> Task details
Please transcribe each of the records exactly as given.

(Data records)
----------------------------------------
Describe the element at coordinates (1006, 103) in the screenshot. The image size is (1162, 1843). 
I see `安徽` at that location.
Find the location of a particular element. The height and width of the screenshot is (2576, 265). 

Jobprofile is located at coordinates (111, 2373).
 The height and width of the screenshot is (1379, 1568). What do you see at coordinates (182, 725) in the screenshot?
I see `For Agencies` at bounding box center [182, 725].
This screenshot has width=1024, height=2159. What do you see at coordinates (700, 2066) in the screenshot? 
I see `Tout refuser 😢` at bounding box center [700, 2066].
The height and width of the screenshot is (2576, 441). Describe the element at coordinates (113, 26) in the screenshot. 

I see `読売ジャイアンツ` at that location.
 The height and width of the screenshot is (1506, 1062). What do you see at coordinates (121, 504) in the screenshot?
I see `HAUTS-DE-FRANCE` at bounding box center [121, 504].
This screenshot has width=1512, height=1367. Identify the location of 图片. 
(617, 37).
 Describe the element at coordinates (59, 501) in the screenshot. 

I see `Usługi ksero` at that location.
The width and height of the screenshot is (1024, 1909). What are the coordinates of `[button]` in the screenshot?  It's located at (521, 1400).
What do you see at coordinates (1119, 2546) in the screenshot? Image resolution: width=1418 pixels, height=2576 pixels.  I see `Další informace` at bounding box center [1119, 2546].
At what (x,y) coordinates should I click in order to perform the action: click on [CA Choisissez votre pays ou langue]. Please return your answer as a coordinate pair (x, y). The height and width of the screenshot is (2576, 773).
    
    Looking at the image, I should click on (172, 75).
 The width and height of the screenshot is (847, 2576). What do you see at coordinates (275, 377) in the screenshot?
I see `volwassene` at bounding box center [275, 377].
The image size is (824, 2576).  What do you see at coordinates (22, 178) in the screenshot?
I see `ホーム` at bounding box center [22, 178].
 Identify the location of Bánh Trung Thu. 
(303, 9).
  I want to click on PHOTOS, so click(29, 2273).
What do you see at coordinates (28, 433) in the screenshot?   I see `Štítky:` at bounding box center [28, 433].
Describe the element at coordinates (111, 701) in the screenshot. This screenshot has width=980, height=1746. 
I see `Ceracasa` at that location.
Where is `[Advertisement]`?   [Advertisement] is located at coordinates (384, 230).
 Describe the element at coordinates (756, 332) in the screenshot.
----------------------------------------
> Exercise answer
Describe the element at coordinates (1006, 103) in the screenshot. The image size is (1162, 1843). 
I see `安徽` at that location.
Find the location of a particular element. The height and width of the screenshot is (2576, 265). 

Jobprofile is located at coordinates (111, 2373).
 The height and width of the screenshot is (1379, 1568). What do you see at coordinates (182, 725) in the screenshot?
I see `For Agencies` at bounding box center [182, 725].
This screenshot has width=1024, height=2159. What do you see at coordinates (700, 2066) in the screenshot? 
I see `Tout refuser 😢` at bounding box center [700, 2066].
The height and width of the screenshot is (2576, 441). Describe the element at coordinates (113, 26) in the screenshot. 

I see `読売ジャイアンツ` at that location.
 The height and width of the screenshot is (1506, 1062). What do you see at coordinates (121, 504) in the screenshot?
I see `HAUTS-DE-FRANCE` at bounding box center [121, 504].
This screenshot has width=1512, height=1367. Identify the location of 图片. 
(617, 37).
 Describe the element at coordinates (59, 501) in the screenshot. 

I see `Usługi ksero` at that location.
The width and height of the screenshot is (1024, 1909). What are the coordinates of `[button]` in the screenshot?  It's located at (521, 1400).
What do you see at coordinates (1119, 2546) in the screenshot? Image resolution: width=1418 pixels, height=2576 pixels.  I see `Další informace` at bounding box center [1119, 2546].
At what (x,y) coordinates should I click in order to perform the action: click on [CA Choisissez votre pays ou langue]. Please return your answer as a coordinate pair (x, y). The height and width of the screenshot is (2576, 773).
    
    Looking at the image, I should click on (172, 75).
 The width and height of the screenshot is (847, 2576). What do you see at coordinates (275, 377) in the screenshot?
I see `volwassene` at bounding box center [275, 377].
The image size is (824, 2576).  What do you see at coordinates (22, 178) in the screenshot?
I see `ホーム` at bounding box center [22, 178].
 Identify the location of Bánh Trung Thu. 
(303, 9).
  I want to click on PHOTOS, so click(29, 2273).
What do you see at coordinates (28, 433) in the screenshot?   I see `Štítky:` at bounding box center [28, 433].
Describe the element at coordinates (111, 701) in the screenshot. This screenshot has width=980, height=1746. 
I see `Ceracasa` at that location.
Where is `[Advertisement]`?   [Advertisement] is located at coordinates (384, 230).
 Describe the element at coordinates (756, 332) in the screenshot.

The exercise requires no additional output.